- [Directions]
Return all the data below as it stands, minus the pictures.

[Dataset entries]

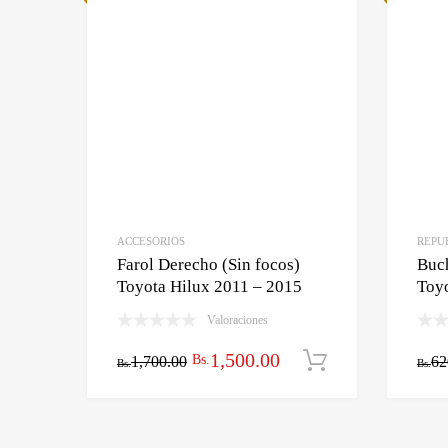
ACCESORIOS
REPU
Farol Derecho (Sin focos)
Buc
Toyota Hilux 2011 – 2015
Toyo
Valoraciones
El
El
1,500.00
Bs.
1,700.00
Añadir al car
62
Bs.
Bs.
precio
precio
original
actual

- [Output for this exercise]
ACCESORIOS
REPU
Farol Derecho (Sin focos)
Buc
Toyota Hilux 2011 – 2015
Toyo
Valoraciones
El
El
1,500.00
Bs.
1,700.00
Añadir al car
62
Bs.
Bs.
precio
precio
original
actual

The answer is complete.